[Dataset entries]
== Segment start ==

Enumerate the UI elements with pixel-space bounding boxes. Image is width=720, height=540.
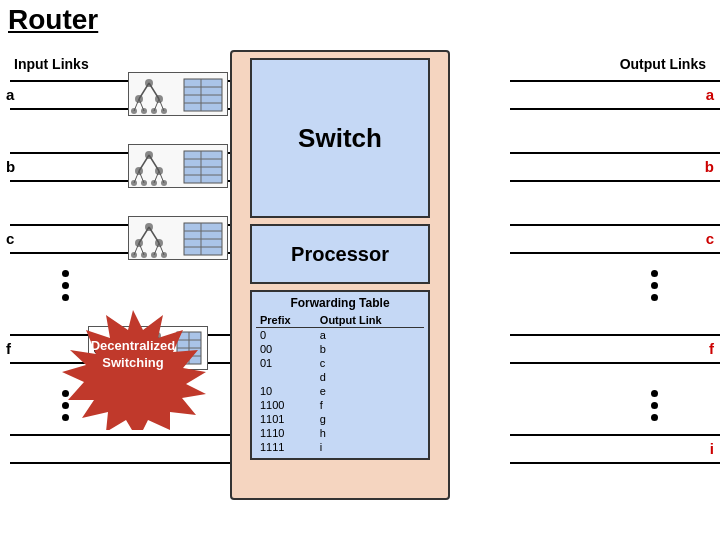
svg-line-4	[149, 83, 159, 99]
svg-line-3	[139, 83, 149, 99]
output-link-f	[510, 334, 720, 364]
dots-left-top	[62, 270, 69, 301]
cell-output: d	[316, 370, 424, 384]
label-b-left: b	[6, 152, 15, 182]
output-links-label: Output Links	[620, 56, 706, 72]
table-row: 0a	[256, 328, 424, 343]
port-card-svg-b	[129, 145, 229, 189]
svg-line-39	[139, 227, 149, 243]
col-header-prefix: Prefix	[256, 313, 316, 328]
cell-output: b	[316, 342, 424, 356]
output-link-i	[510, 434, 720, 464]
switch-box: Switch	[250, 58, 430, 218]
cell-prefix: 1110	[256, 426, 316, 440]
dots-right-top	[651, 270, 658, 301]
central-panel: Switch Processor Forwarding Table Prefix…	[230, 50, 450, 500]
page-title: Router	[8, 4, 98, 36]
table-row: 1100f	[256, 398, 424, 412]
cell-output: h	[316, 426, 424, 440]
col-header-output: Output Link	[316, 313, 424, 328]
svg-line-22	[149, 155, 159, 171]
table-row: d	[256, 370, 424, 384]
forwarding-table: Forwarding Table Prefix Output Link 0a00…	[250, 290, 430, 460]
table-row: 00b	[256, 342, 424, 356]
svg-line-40	[149, 227, 159, 243]
dots-right-bottom	[651, 390, 658, 421]
svg-line-21	[139, 155, 149, 171]
forwarding-table-title: Forwarding Table	[256, 296, 424, 310]
label-f-right: f	[709, 334, 714, 364]
label-b-right: b	[705, 152, 714, 182]
table-row: 1110h	[256, 426, 424, 440]
port-card-svg-c	[129, 217, 229, 261]
cell-prefix: 01	[256, 356, 316, 370]
input-link-i	[10, 434, 230, 464]
label-f-left: f	[6, 334, 11, 364]
cell-output: g	[316, 412, 424, 426]
table-row: 1101g	[256, 412, 424, 426]
cell-prefix: 00	[256, 342, 316, 356]
label-i-right: i	[710, 434, 714, 464]
cell-output: f	[316, 398, 424, 412]
cell-prefix: 1100	[256, 398, 316, 412]
switch-label: Switch	[298, 123, 382, 154]
cell-output: i	[316, 440, 424, 454]
forwarding-table-data: Prefix Output Link 0a00b01cd10e1100f1101…	[256, 313, 424, 454]
port-card-svg-a	[129, 73, 229, 117]
output-link-a	[510, 80, 720, 110]
cell-prefix: 10	[256, 384, 316, 398]
cell-output: a	[316, 328, 424, 343]
port-card-b	[128, 144, 228, 188]
input-links-label: Input Links	[14, 56, 89, 72]
output-link-b	[510, 152, 720, 182]
label-a-left: a	[6, 80, 14, 110]
port-card-c	[128, 216, 228, 260]
port-card-a	[128, 72, 228, 116]
processor-label: Processor	[291, 243, 389, 266]
label-c-left: c	[6, 224, 14, 254]
cell-prefix: 1111	[256, 440, 316, 454]
decentralized-label: Decentralized Switching	[68, 338, 198, 372]
output-link-c	[510, 224, 720, 254]
table-row: 1111i	[256, 440, 424, 454]
label-c-right: c	[706, 224, 714, 254]
cell-prefix	[256, 370, 316, 384]
cell-prefix: 0	[256, 328, 316, 343]
cell-prefix: 1101	[256, 412, 316, 426]
table-row: 01c	[256, 356, 424, 370]
cell-output: c	[316, 356, 424, 370]
processor-box: Processor	[250, 224, 430, 284]
table-row: 10e	[256, 384, 424, 398]
label-a-right: a	[706, 80, 714, 110]
cell-output: e	[316, 384, 424, 398]
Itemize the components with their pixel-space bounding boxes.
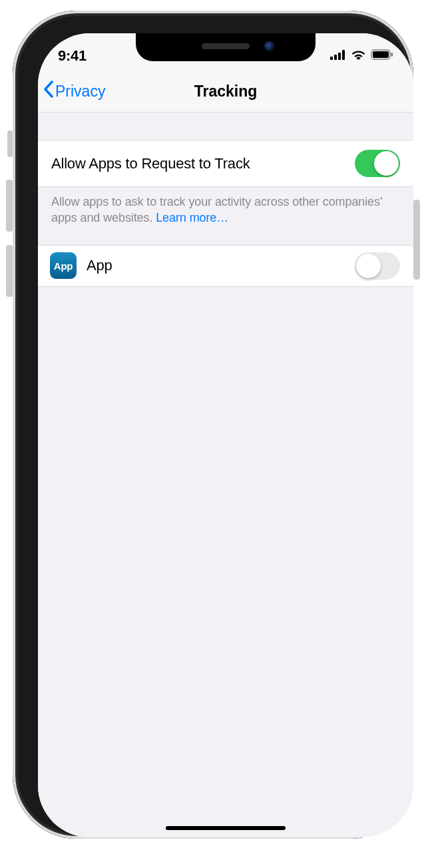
svg-rect-1 [334, 55, 337, 60]
navigation-bar: Privacy Tracking [38, 71, 413, 112]
app-tracking-cell: App App [38, 245, 413, 287]
learn-more-link[interactable]: Learn more… [156, 211, 228, 224]
cellular-icon [330, 50, 346, 63]
svg-rect-0 [330, 57, 333, 60]
notch [136, 33, 316, 61]
allow-apps-footer: Allow apps to ask to track your activity… [38, 187, 413, 226]
volume-up-button [6, 180, 13, 232]
svg-rect-2 [338, 53, 341, 60]
switch-knob-icon [356, 254, 381, 278]
back-button[interactable]: Privacy [43, 81, 105, 102]
front-camera-icon [264, 41, 274, 51]
app-tracking-toggle[interactable] [355, 252, 400, 280]
wifi-icon [351, 49, 366, 63]
power-button [413, 200, 420, 280]
screen: 9:41 [38, 33, 413, 837]
app-name-label: App [87, 257, 112, 274]
battery-icon [371, 49, 393, 63]
silence-switch [7, 130, 13, 157]
status-time: 9:41 [58, 47, 87, 65]
app-icon: App [50, 252, 77, 279]
switch-knob-icon [374, 151, 399, 176]
svg-rect-3 [342, 50, 345, 60]
volume-down-button [6, 245, 13, 297]
app-icon-text: App [54, 260, 73, 272]
svg-rect-5 [373, 51, 389, 58]
content: Allow Apps to Request to Track Allow app… [38, 112, 413, 837]
status-icons [330, 49, 393, 63]
back-label: Privacy [55, 83, 105, 101]
allow-apps-request-track-cell: Allow Apps to Request to Track [38, 140, 413, 187]
device-frame: 9:41 [13, 11, 413, 839]
svg-rect-6 [391, 53, 393, 57]
chevron-left-icon [43, 81, 55, 102]
allow-apps-request-track-toggle[interactable] [355, 150, 400, 177]
speaker-icon [202, 43, 250, 49]
allow-apps-request-track-label: Allow Apps to Request to Track [51, 155, 250, 172]
home-indicator[interactable] [166, 826, 286, 830]
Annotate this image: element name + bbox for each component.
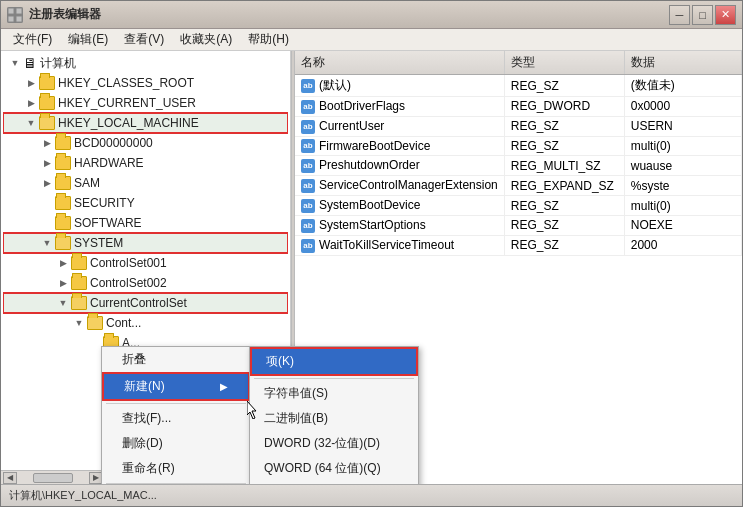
cell-data: %syste <box>624 176 741 196</box>
folder-cs001 <box>71 256 87 270</box>
window-controls: ─ □ ✕ <box>669 5 736 25</box>
table-row[interactable]: abWaitToKillServiceTimeoutREG_SZ2000 <box>295 235 742 255</box>
submenu[interactable]: 项(K) 字符串值(S) 二进制值(B) DWORD (32-位值)(D) QW… <box>249 346 419 484</box>
expander-security[interactable] <box>39 195 55 211</box>
expander-current-user[interactable]: ▶ <box>23 95 39 111</box>
expander-classes-root[interactable]: ▶ <box>23 75 39 91</box>
expander-sam[interactable]: ▶ <box>39 175 55 191</box>
cell-name: ab(默认) <box>295 75 504 97</box>
restore-button[interactable]: □ <box>692 5 713 25</box>
table-row[interactable]: ab(默认)REG_SZ(数值未) <box>295 75 742 97</box>
expander-system[interactable]: ▼ <box>39 235 55 251</box>
cell-data: multi(0) <box>624 196 741 216</box>
folder-security <box>55 196 71 210</box>
registry-editor-window: 注册表编辑器 ─ □ ✕ 文件(F) 编辑(E) 查看(V) 收藏夹(A) 帮助… <box>0 0 743 507</box>
scroll-thumb-h[interactable] <box>33 473 73 483</box>
folder-control <box>87 316 103 330</box>
context-menu-find[interactable]: 查找(F)... <box>102 406 250 431</box>
scroll-left-arrow[interactable]: ◀ <box>3 472 17 484</box>
cell-data: USERN <box>624 116 741 136</box>
menu-view[interactable]: 查看(V) <box>116 29 172 50</box>
submenu-item-string[interactable]: 字符串值(S) <box>250 381 418 406</box>
context-menu-delete[interactable]: 删除(D) <box>102 431 250 456</box>
expander-bcd[interactable]: ▶ <box>39 135 55 151</box>
cell-type: REG_DWORD <box>504 97 624 117</box>
expander-computer[interactable]: ▼ <box>7 55 23 71</box>
tree-node-hardware[interactable]: ▶ HARDWARE <box>3 153 288 173</box>
tree-node-controlset002[interactable]: ▶ ControlSet002 <box>3 273 288 293</box>
expander-cs001[interactable]: ▶ <box>55 255 71 271</box>
tree-node-software[interactable]: SOFTWARE <box>3 213 288 233</box>
cell-type: REG_SZ <box>504 116 624 136</box>
expander-cs002[interactable]: ▶ <box>55 275 71 291</box>
cell-name: abServiceControlManagerExtension <box>295 176 504 196</box>
cell-name: abSystemStartOptions <box>295 215 504 235</box>
table-row[interactable]: abBootDriverFlagsREG_DWORD0x0000 <box>295 97 742 117</box>
table-row[interactable]: abSystemBootDeviceREG_SZmulti(0) <box>295 196 742 216</box>
minimize-button[interactable]: ─ <box>669 5 690 25</box>
status-text: 计算机\HKEY_LOCAL_MAC... <box>9 488 157 503</box>
submenu-arrow: ▶ <box>220 381 228 392</box>
menu-edit[interactable]: 编辑(E) <box>60 29 116 50</box>
expander-control[interactable]: ▼ <box>71 315 87 331</box>
node-label-cs001: ControlSet001 <box>90 256 167 270</box>
menu-help[interactable]: 帮助(H) <box>240 29 297 50</box>
tree-node-computer[interactable]: ▼ 🖥 计算机 <box>3 53 288 73</box>
node-label-computer: 计算机 <box>40 55 76 72</box>
cell-data: NOEXE <box>624 215 741 235</box>
submenu-item-multi-string[interactable]: 多字符串值(M) <box>250 481 418 484</box>
tree-node-classes-root[interactable]: ▶ HKEY_CLASSES_ROOT <box>3 73 288 93</box>
expander-software[interactable] <box>39 215 55 231</box>
tree-node-current-control-set[interactable]: ▼ CurrentControlSet <box>3 293 288 313</box>
node-label-ccs: CurrentControlSet <box>90 296 187 310</box>
tree-node-current-user[interactable]: ▶ HKEY_CURRENT_USER <box>3 93 288 113</box>
cell-type: REG_MULTI_SZ <box>504 156 624 176</box>
folder-local-machine <box>39 116 55 130</box>
node-label-bcd: BCD00000000 <box>74 136 153 150</box>
context-menu-sep2 <box>106 483 246 484</box>
table-row[interactable]: abPreshutdownOrderREG_MULTI_SZwuause <box>295 156 742 176</box>
menu-bar: 文件(F) 编辑(E) 查看(V) 收藏夹(A) 帮助(H) <box>1 29 742 51</box>
expander-local-machine[interactable]: ▼ <box>23 115 39 131</box>
context-menu-new[interactable]: 新建(N) ▶ <box>102 372 250 401</box>
tree-node-system[interactable]: ▼ SYSTEM <box>3 233 288 253</box>
menu-file[interactable]: 文件(F) <box>5 29 60 50</box>
app-icon <box>7 7 23 23</box>
tree-node-local-machine[interactable]: ▼ HKEY_LOCAL_MACHINE <box>3 113 288 133</box>
expander-ccs[interactable]: ▼ <box>55 295 71 311</box>
context-menu-collapse[interactable]: 折叠 <box>102 347 250 372</box>
cell-name: abPreshutdownOrder <box>295 156 504 176</box>
cell-data: wuause <box>624 156 741 176</box>
expander-hardware[interactable]: ▶ <box>39 155 55 171</box>
table-row[interactable]: abCurrentUserREG_SZUSERN <box>295 116 742 136</box>
node-label-hardware: HARDWARE <box>74 156 144 170</box>
registry-icon: ab <box>301 179 315 193</box>
table-row[interactable]: abSystemStartOptionsREG_SZNOEXE <box>295 215 742 235</box>
context-menu[interactable]: 折叠 新建(N) ▶ 查找(F)... 删除(D) 重命名(R) <box>101 346 251 484</box>
col-header-type: 类型 <box>504 51 624 75</box>
tree-node-control[interactable]: ▼ Cont... <box>3 313 288 333</box>
cell-type: REG_SZ <box>504 75 624 97</box>
node-label-system: SYSTEM <box>74 236 123 250</box>
tree-node-bcd[interactable]: ▶ BCD00000000 <box>3 133 288 153</box>
tree-node-sam[interactable]: ▶ SAM <box>3 173 288 193</box>
menu-favorites[interactable]: 收藏夹(A) <box>172 29 240 50</box>
main-content: ▼ 🖥 计算机 ▶ HKEY_CLASSES_ROOT ▶ HKE <box>1 51 742 484</box>
submenu-item-qword[interactable]: QWORD (64 位值)(Q) <box>250 456 418 481</box>
close-button[interactable]: ✕ <box>715 5 736 25</box>
node-label-classes-root: HKEY_CLASSES_ROOT <box>58 76 194 90</box>
cell-data: (数值未) <box>624 75 741 97</box>
node-label-security: SECURITY <box>74 196 135 210</box>
cell-name: abFirmwareBootDevice <box>295 136 504 156</box>
table-row[interactable]: abFirmwareBootDeviceREG_SZmulti(0) <box>295 136 742 156</box>
node-label-control: Cont... <box>106 316 141 330</box>
tree-node-security[interactable]: SECURITY <box>3 193 288 213</box>
submenu-item-dword[interactable]: DWORD (32-位值)(D) <box>250 431 418 456</box>
context-menu-rename[interactable]: 重命名(R) <box>102 456 250 481</box>
submenu-item-binary[interactable]: 二进制值(B) <box>250 406 418 431</box>
registry-icon: ab <box>301 239 315 253</box>
folder-system <box>55 236 71 250</box>
table-row[interactable]: abServiceControlManagerExtensionREG_EXPA… <box>295 176 742 196</box>
tree-node-controlset001[interactable]: ▶ ControlSet001 <box>3 253 288 273</box>
submenu-item-key[interactable]: 项(K) <box>250 347 418 376</box>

== Segment end ==

▸ Assignment
Say how many lines of the records include the word "boxes", and give nothing but the number.

▸ Result
2